A decisão do Sintect-SP de garantir o direito de oposição à taxa negocial apenas aos trabalhadores não sindicalizados é correta, justa e deveria servir de exemplo para todos os demais sindicatos dos Correios no país.

Não faz sentido algum que trabalhadores sindicalizados, que contribuem mensalmente durante todo o ano para manter a estrutura sindical, financiar assessoria jurídica, comunicação, mobilizações e greves, sejam novamente penalizados com a cobrança de uma taxa negocial após uma campanha salarial.

Essa prática distorce o princípio da contribuição sindical consciente e enfraquece a própria lógica da organização coletiva.


Quem não contribui não pode ser tratado como quem sustenta o sindicato

A taxa negocial existe para cobrir os custos da negociação coletiva e das conquistas garantidas por ela. No entanto, é preciso deixar claro: quem banca a luta cotidiana do sindicato são os sindicalizados.

São eles que:

  • Pagam mensalidade o ano inteiro
  • Participam de assembleias
  • Estão presentes nas greves
  • Sustentam financeiramente e politicamente a entidade

Já os não sindicalizados, em grande parte dos casos, só aparecem quando as conquistas já estão garantidas. Muitos, inclusive, não aderem às greves, criticam a mobilização e, ainda assim, se beneficiam integralmente dos resultados da luta coletiva.

Cobrar a taxa negocial de quem já contribui mensalmente é, na prática, punir quem está organizado e premiar quem se mantém à margem da luta.


Sintect-SP respeita a lógica sindical e a justiça contributiva

Ao informar que o desconto da taxa negocial será aplicado exclusivamente aos trabalhadores não sindicalizados, com direito de oposição garantido no prazo legal, o Sintect-SP demonstra coerência, respeito à base e compromisso com a justiça sindical.

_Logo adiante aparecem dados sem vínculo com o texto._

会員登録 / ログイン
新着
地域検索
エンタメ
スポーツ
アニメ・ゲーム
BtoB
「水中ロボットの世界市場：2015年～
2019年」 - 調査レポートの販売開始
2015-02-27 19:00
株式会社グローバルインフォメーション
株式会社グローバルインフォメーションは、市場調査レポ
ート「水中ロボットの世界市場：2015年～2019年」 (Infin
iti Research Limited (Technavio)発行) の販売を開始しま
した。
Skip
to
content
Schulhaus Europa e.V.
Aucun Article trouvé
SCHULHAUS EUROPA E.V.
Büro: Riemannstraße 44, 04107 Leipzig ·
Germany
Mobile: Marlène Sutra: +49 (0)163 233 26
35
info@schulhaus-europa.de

Essa postura fortalece o sindicato, estimula a sindicalização e corrige uma distorção histórica que tem gerado revolta entre trabalhadores conscientes e comprometidos com a luta coletiva.

Mais do que isso: deixa claro que direitos não caem do céu e que a organização sindical tem custo — custo esse que não pode ser jogado sempre nas costas dos mesmos.

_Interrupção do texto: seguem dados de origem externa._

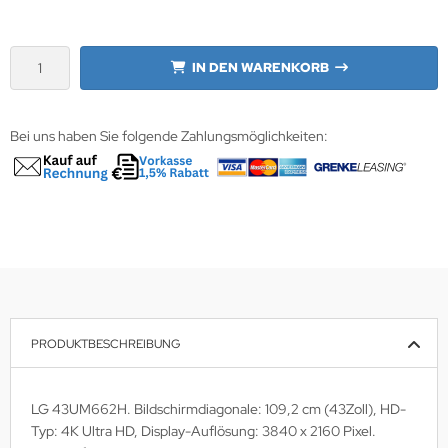
krofone
wline
IN DEN WARENKORB
tzwerkadapter
Ta GmbH
lips
Bei uns haben Sie folgende Zahlungsmöglichkeiten:
orit
omethean
reLink
gout
monta
PRODUKTBESCHREIBUNG
msung
LG 43UM662H. Bildschirmdiagonale: 109,2 cm (43Zoll), HD-
arp
Typ: 4K Ultra HD, Display-Auflösung: 3840 x 2160 Pixel.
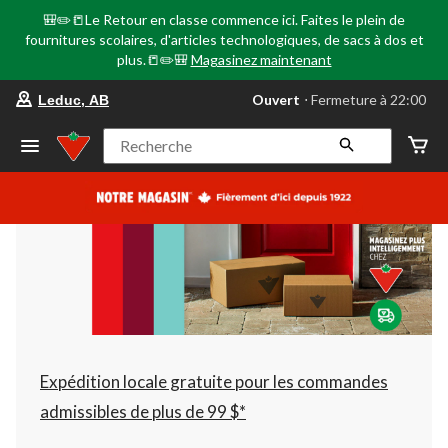
🎒✏️📒Le Retour en classe commence ici. Faites le plein de
fournitures scolaires, d'articles technologiques, de sacs à dos et
plus.📒✏️🎒
Magasinez maintenant
votre
Ouvert
⋅ Fermeture à 22:00
Leduc, AB
magasin
préféré
est
Recherche
Leduc,
AB,
courament
Ouvert,
Fermeture
à
à
22:00
cliquer
pour
changer
Expédition locale gratuite pour les commandes
admissibles de plus de 99 $*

O problema dos “não grevistas” e do comportamento pelego

É impossível ignorar que uma parcela significativa dos não sindicalizados também costuma ser a dos não grevistas, dos que se escondem nos momentos decisivos e depois aparecem para usufruir das conquistas.

Esse comportamento, muitas vezes associado ao peleguismo e à acomodação, enfraquece a categoria e favorece a empresa, que se aproveita da divisão interna para impor retrocessos.

Ao direcionar a taxa negocial para quem não contribui regularmente, o Sintect-SP envia um recado claro: luta coletiva exige compromisso coletivo.


Um exemplo que precisa se espalhar

Se todos os sindicatos adotassem essa mesma postura, teríamos:

  • Mais estímulo à sindicalização
  • Mais justiça na cobrança das contribuições
  • Mais consciência política na base
  • Sindicatos mais fortes e legítimos

A decisão do Sintect-SP não divide a categoria — pelo contrário, organiza, educa e fortalece.

Que sirva de exemplo. Porque sindicato forte se constrói com coerência, respeito a quem luta e enfrentamento ao oportunismo.